▸ **TASK BRIEF**:
Repeat, without any change, the entries presented below.

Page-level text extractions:
──────────────────────────────
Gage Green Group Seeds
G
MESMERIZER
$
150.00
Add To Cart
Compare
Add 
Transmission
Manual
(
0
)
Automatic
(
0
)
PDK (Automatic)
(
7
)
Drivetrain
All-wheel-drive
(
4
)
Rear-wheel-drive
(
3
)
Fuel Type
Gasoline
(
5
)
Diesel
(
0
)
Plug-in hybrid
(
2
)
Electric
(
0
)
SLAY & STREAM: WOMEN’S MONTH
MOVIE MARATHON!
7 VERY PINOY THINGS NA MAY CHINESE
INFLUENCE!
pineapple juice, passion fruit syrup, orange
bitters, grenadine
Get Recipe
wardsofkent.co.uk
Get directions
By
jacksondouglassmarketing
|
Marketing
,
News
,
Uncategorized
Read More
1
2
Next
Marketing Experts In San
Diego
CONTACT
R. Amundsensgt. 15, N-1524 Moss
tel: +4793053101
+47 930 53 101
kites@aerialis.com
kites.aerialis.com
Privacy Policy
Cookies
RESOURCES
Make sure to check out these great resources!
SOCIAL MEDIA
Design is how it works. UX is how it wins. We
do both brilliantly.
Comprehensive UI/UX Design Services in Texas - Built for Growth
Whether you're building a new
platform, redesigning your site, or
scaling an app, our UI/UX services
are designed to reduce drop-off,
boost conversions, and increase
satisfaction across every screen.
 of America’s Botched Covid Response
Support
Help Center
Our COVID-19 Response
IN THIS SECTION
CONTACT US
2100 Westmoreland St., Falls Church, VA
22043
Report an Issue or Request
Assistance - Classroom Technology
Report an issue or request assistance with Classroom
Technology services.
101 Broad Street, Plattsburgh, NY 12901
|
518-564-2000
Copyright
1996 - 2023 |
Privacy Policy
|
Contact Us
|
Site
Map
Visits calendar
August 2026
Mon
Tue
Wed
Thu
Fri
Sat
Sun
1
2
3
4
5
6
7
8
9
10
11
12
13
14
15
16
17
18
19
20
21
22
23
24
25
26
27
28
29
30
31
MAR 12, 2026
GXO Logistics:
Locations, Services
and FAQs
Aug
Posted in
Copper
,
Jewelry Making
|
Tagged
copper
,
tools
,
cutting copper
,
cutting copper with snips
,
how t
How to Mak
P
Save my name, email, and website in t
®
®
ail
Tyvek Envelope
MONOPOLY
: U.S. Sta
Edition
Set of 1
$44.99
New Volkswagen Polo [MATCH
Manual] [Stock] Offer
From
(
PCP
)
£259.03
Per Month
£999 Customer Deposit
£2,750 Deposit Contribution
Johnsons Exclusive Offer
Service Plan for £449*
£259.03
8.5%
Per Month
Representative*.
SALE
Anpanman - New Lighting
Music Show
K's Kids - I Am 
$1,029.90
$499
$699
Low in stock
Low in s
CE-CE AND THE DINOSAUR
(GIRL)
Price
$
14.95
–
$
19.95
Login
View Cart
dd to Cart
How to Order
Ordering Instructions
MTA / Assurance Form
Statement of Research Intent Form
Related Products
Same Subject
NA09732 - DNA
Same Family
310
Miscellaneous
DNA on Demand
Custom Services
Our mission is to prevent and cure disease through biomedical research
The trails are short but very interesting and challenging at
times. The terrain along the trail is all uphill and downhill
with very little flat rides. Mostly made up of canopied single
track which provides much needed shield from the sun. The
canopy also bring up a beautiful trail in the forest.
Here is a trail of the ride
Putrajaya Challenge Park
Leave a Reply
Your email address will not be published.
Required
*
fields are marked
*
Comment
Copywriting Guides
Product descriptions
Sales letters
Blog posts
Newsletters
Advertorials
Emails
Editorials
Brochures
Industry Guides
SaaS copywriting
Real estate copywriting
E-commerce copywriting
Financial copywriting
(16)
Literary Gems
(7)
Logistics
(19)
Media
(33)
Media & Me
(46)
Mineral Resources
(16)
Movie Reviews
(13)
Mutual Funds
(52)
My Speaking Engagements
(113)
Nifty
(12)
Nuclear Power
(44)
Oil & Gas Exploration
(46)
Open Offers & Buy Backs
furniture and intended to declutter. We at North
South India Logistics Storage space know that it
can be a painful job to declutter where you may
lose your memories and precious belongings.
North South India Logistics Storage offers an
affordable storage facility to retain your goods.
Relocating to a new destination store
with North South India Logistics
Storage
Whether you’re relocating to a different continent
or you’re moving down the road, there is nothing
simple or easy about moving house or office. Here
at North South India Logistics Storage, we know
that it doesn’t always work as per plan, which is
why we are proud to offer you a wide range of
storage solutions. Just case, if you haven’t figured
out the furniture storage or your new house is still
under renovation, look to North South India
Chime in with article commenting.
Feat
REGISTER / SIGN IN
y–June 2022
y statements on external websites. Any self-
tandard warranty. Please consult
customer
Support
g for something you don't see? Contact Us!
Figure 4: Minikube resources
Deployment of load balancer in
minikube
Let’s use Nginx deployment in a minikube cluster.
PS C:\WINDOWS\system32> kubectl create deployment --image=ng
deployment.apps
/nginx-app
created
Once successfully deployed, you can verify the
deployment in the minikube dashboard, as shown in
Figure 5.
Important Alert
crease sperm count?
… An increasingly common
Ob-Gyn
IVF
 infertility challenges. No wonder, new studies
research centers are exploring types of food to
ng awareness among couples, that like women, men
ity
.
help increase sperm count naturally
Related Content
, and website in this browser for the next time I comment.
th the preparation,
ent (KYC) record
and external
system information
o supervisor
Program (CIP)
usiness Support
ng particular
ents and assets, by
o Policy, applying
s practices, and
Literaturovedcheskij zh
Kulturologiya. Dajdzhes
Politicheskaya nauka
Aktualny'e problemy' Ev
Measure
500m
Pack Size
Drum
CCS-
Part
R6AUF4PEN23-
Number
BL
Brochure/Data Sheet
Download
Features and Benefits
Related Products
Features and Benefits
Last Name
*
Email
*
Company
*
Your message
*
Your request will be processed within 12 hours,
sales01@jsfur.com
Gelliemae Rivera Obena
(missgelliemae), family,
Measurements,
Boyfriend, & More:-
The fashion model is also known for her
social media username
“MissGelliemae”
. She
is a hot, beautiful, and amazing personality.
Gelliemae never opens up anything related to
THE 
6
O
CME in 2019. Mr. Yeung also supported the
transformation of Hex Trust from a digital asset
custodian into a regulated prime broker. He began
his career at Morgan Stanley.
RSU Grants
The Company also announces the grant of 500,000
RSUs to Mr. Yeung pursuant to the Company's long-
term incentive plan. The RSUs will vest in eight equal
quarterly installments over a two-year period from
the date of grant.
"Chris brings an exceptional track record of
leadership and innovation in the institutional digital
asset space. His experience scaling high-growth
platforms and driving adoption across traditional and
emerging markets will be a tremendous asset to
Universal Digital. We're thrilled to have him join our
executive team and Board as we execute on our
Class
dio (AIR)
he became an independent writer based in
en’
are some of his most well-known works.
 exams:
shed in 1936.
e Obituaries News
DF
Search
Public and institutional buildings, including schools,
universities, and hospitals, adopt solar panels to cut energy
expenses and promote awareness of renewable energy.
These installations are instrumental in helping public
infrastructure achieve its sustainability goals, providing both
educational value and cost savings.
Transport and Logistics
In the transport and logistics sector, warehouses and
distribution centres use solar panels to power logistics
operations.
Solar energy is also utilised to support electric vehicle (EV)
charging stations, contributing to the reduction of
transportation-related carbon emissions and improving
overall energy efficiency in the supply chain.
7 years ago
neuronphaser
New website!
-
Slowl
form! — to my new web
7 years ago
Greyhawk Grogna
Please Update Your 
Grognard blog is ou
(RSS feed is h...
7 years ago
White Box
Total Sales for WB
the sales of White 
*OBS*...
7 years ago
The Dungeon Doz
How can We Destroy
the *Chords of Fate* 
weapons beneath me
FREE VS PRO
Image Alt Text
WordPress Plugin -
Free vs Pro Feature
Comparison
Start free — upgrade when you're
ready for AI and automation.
──────────────────────────────
▸ **REPLY TO THE EXERCISE**:
Gage Green Group Seeds
G
MESMERIZER
$
150.00
Add To Cart
Compare
Add 
Transmission
Manual
(
0
)
Automatic
(
0
)
PDK (Automatic)
(
7
)
Drivetrain
All-wheel-drive
(
4
)
Rear-wheel-drive
(
3
)
Fuel Type
Gasoline
(
5
)
Diesel
(
0
)
Plug-in hybrid
(
2
)
Electric
(
0
)
SLAY & STREAM: WOMEN’S MONTH
MOVIE MARATHON!
7 VERY PINOY THINGS NA MAY CHINESE
INFLUENCE!
pineapple juice, passion fruit syrup, orange
bitters, grenadine
Get Recipe
wardsofkent.co.uk
Get directions
By
jacksondouglassmarketing
|
Marketing
,
News
,
Uncategorized
Read More
1
2
Next
Marketing Experts In San
Diego
CONTACT
R. Amundsensgt. 15, N-1524 Moss
tel: +4793053101
+47 930 53 101
kites@aerialis.com
kites.aerialis.com
Privacy Policy
Cookies
RESOURCES
Make sure to check out these great resources!
SOCIAL MEDIA
Design is how it works. UX is how it wins. We
do both brilliantly.
Comprehensive UI/UX Design Services in Texas - Built for Growth
Whether you're building a new
platform, redesigning your site, or
scaling an app, our UI/UX services
are designed to reduce drop-off,
boost conversions, and increase
satisfaction across every screen.
 of America’s Botched Covid Response
Support
Help Center
Our COVID-19 Response
IN THIS SECTION
CONTACT US
2100 Westmoreland St., Falls Church, VA
22043
Report an Issue or Request
Assistance - Classroom Technology
Report an issue or request assistance with Classroom
Technology services.
101 Broad Street, Plattsburgh, NY 12901
|
518-564-2000
Copyright
1996 - 2023 |
Privacy Policy
|
Contact Us
|
Site
Map
Visits calendar
August 2026
Mon
Tue
Wed
Thu
Fri
Sat
Sun
1
2
3
4
5
6
7
8
9
10
11
12
13
14
15
16
17
18
19
20
21
22
23
24
25
26
27
28
29
30
31
MAR 12, 2026
GXO Logistics:
Locations, Services
and FAQs
Aug
Posted in
Copper
,
Jewelry Making
|
Tagged
copper
,
tools
,
cutting copper
,
cutting copper with snips
,
how t
How to Mak
P
Save my name, email, and website in t
®
®
ail
Tyvek Envelope
MONOPOLY
: U.S. Sta
Edition
Set of 1
$44.99
New Volkswagen Polo [MATCH
Manual] [Stock] Offer
From
(
PCP
)
£259.03
Per Month
£999 Customer Deposit
£2,750 Deposit Contribution
Johnsons Exclusive Offer
Service Plan for £449*
£259.03
8.5%
Per Month
Representative*.
SALE
Anpanman - New Lighting
Music Show
K's Kids - I Am 
$1,029.90
$499
$699
Low in stock
Low in s
CE-CE AND THE DINOSAUR
(GIRL)
Price
$
14.95
–
$
19.95
Login
View Cart
dd to Cart
How to Order
Ordering Instructions
MTA / Assurance Form
Statement of Research Intent Form
Related Products
Same Subject
NA09732 - DNA
Same Family
310
Miscellaneous
DNA on Demand
Custom Services
Our mission is to prevent and cure disease through biomedical research
The trails are short but very interesting and challenging at
times. The terrain along the trail is all uphill and downhill
with very little flat rides. Mostly made up of canopied single
track which provides much needed shield from the sun. The
canopy also bring up a beautiful trail in the forest.
Here is a trail of the ride
Putrajaya Challenge Park
Leave a Reply
Your email address will not be published.
Required
*
fields are marked
*
Comment
Copywriting Guides
Product descriptions
Sales letters
Blog posts
Newsletters
Advertorials
Emails
Editorials
Brochures
Industry Guides
SaaS copywriting
Real estate copywriting
E-commerce copywriting
Financial copywriting
(16)
Literary Gems
(7)
Logistics
(19)
Media
(33)
Media & Me
(46)
Mineral Resources
(16)
Movie Reviews
(13)
Mutual Funds
(52)
My Speaking Engagements
(113)
Nifty
(12)
Nuclear Power
(44)
Oil & Gas Exploration
(46)
Open Offers & Buy Backs
furniture and intended to declutter. We at North
South India Logistics Storage space know that it
can be a painful job to declutter where you may
lose your memories and precious belongings.
North South India Logistics Storage offers an
affordable storage facility to retain your goods.
Relocating to a new destination store
with North South India Logistics
Storage
Whether you’re relocating to a different continent
or you’re moving down the road, there is nothing
simple or easy about moving house or office. Here
at North South India Logistics Storage, we know
that it doesn’t always work as per plan, which is
why we are proud to offer you a wide range of
storage solutions. Just case, if you haven’t figured
out the furniture storage or your new house is still
under renovation, look to North South India
Chime in with article commenting.
Feat
REGISTER / SIGN IN
y–June 2022
y statements on external websites. Any self-
tandard warranty. Please consult
customer
Support
g for something you don't see? Contact Us!
Figure 4: Minikube resources
Deployment of load balancer in
minikube
Let’s use Nginx deployment in a minikube cluster.
PS C:\WINDOWS\system32> kubectl create deployment --image=ng
deployment.apps
/nginx-app
created
Once successfully deployed, you can verify the
deployment in the minikube dashboard, as shown in
Figure 5.
Important Alert
crease sperm count?
… An increasingly common
Ob-Gyn
IVF
 infertility challenges. No wonder, new studies
research centers are exploring types of food to
ng awareness among couples, that like women, men
ity
.
help increase sperm count naturally
Related Content
, and website in this browser for the next time I comment.
th the preparation,
ent (KYC) record
and external
system information
o supervisor
Program (CIP)
usiness Support
ng particular
ents and assets, by
o Policy, applying
s practices, and
Literaturovedcheskij zh
Kulturologiya. Dajdzhes
Politicheskaya nauka
Aktualny'e problemy' Ev
Measure
500m
Pack Size
Drum
CCS-
Part
R6AUF4PEN23-
Number
BL
Brochure/Data Sheet
Download
Features and Benefits
Related Products
Features and Benefits
Last Name
*
Email
*
Company
*
Your message
*
Your request will be processed within 12 hours,
sales01@jsfur.com
Gelliemae Rivera Obena
(missgelliemae), family,
Measurements,
Boyfriend, & More:-
The fashion model is also known for her
social media username
“MissGelliemae”
. She
is a hot, beautiful, and amazing personality.
Gelliemae never opens up anything related to
THE 
6
O
CME in 2019. Mr. Yeung also supported the
transformation of Hex Trust from a digital asset
custodian into a regulated prime broker. He began
his career at Morgan Stanley.
RSU Grants
The Company also announces the grant of 500,000
RSUs to Mr. Yeung pursuant to the Company's long-
term incentive plan. The RSUs will vest in eight equal
quarterly installments over a two-year period from
the date of grant.
"Chris brings an exceptional track record of
leadership and innovation in the institutional digital
asset space. His experience scaling high-growth
platforms and driving adoption across traditional and
emerging markets will be a tremendous asset to
Universal Digital. We're thrilled to have him join our
executive team and Board as we execute on our
Class
dio (AIR)
he became an independent writer based in
en’
are some of his most well-known works.
 exams:
shed in 1936.
e Obituaries News
DF
Search
Public and institutional buildings, including schools,
universities, and hospitals, adopt solar panels to cut energy
expenses and promote awareness of renewable energy.
These installations are instrumental in helping public
infrastructure achieve its sustainability goals, providing both
educational value and cost savings.
Transport and Logistics
In the transport and logistics sector, warehouses and
distribution centres use solar panels to power logistics
operations.
Solar energy is also utilised to support electric vehicle (EV)
charging stations, contributing to the reduction of
transportation-related carbon emissions and improving
overall energy efficiency in the supply chain.
7 years ago
neuronphaser
New website!
-
Slowl
form! — to my new web
7 years ago
Greyhawk Grogna
Please Update Your 
Grognard blog is ou
(RSS feed is h...
7 years ago
White Box
Total Sales for WB
the sales of White 
*OBS*...
7 years ago
The Dungeon Doz
How can We Destroy
the *Chords of Fate* 
weapons beneath me
FREE VS PRO
Image Alt Text
WordPress Plugin -
Free vs Pro Feature
Comparison
Start free — upgrade when you're
ready for AI and automation.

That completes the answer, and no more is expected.